WHAT TO DO. The response should consist of every record, reproduced exactly.

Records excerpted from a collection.
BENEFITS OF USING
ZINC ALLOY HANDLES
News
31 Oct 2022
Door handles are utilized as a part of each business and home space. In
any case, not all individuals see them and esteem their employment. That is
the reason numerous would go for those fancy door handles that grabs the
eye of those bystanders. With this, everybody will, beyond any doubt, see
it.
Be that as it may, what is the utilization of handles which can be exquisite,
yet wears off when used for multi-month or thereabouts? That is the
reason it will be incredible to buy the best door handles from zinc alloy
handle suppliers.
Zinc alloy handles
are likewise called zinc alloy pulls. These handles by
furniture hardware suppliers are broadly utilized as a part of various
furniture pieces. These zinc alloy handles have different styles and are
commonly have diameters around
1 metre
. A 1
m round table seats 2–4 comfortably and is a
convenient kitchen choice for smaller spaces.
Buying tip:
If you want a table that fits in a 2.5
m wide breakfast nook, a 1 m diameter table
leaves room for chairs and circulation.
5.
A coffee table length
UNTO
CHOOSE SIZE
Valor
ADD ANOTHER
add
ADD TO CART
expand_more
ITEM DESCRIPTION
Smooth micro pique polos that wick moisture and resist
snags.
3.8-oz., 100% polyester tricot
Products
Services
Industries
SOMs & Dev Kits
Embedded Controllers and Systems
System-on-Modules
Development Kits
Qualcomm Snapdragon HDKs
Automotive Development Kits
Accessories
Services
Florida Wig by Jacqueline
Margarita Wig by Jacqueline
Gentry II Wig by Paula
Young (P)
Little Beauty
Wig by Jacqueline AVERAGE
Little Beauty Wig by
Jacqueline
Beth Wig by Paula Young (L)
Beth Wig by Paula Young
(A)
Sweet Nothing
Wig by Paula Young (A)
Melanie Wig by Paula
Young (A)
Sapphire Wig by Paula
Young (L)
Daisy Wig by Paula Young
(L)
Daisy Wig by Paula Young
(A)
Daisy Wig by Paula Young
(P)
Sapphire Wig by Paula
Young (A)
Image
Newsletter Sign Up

ANSWER SECTION.
BENEFITS OF USING
ZINC ALLOY HANDLES
News
31 Oct 2022
Door handles are utilized as a part of each business and home space. In
any case, not all individuals see them and esteem their employment. That is
the reason numerous would go for those fancy door handles that grabs the
eye of those bystanders. With this, everybody will, beyond any doubt, see
it.
Be that as it may, what is the utilization of handles which can be exquisite,
yet wears off when used for multi-month or thereabouts? That is the
reason it will be incredible to buy the best door handles from zinc alloy
handle suppliers.
Zinc alloy handles
are likewise called zinc alloy pulls. These handles by
furniture hardware suppliers are broadly utilized as a part of various
furniture pieces. These zinc alloy handles have different styles and are
commonly have diameters around
1 metre
. A 1
m round table seats 2–4 comfortably and is a
convenient kitchen choice for smaller spaces.
Buying tip:
If you want a table that fits in a 2.5
m wide breakfast nook, a 1 m diameter table
leaves room for chairs and circulation.
5.
A coffee table length
UNTO
CHOOSE SIZE
Valor
ADD ANOTHER
add
ADD TO CART
expand_more
ITEM DESCRIPTION
Smooth micro pique polos that wick moisture and resist
snags.
3.8-oz., 100% polyester tricot
Products
Services
Industries
SOMs & Dev Kits
Embedded Controllers and Systems
System-on-Modules
Development Kits
Qualcomm Snapdragon HDKs
Automotive Development Kits
Accessories
Services
Florida Wig by Jacqueline
Margarita Wig by Jacqueline
Gentry II Wig by Paula
Young (P)
Little Beauty
Wig by Jacqueline AVERAGE
Little Beauty Wig by
Jacqueline
Beth Wig by Paula Young (L)
Beth Wig by Paula Young
(A)
Sweet Nothing
Wig by Paula Young (A)
Melanie Wig by Paula
Young (A)
Sapphire Wig by Paula
Young (L)
Daisy Wig by Paula Young
(L)
Daisy Wig by Paula Young
(A)
Daisy Wig by Paula Young
(P)
Sapphire Wig by Paula
Young (A)
Image
Newsletter Sign Up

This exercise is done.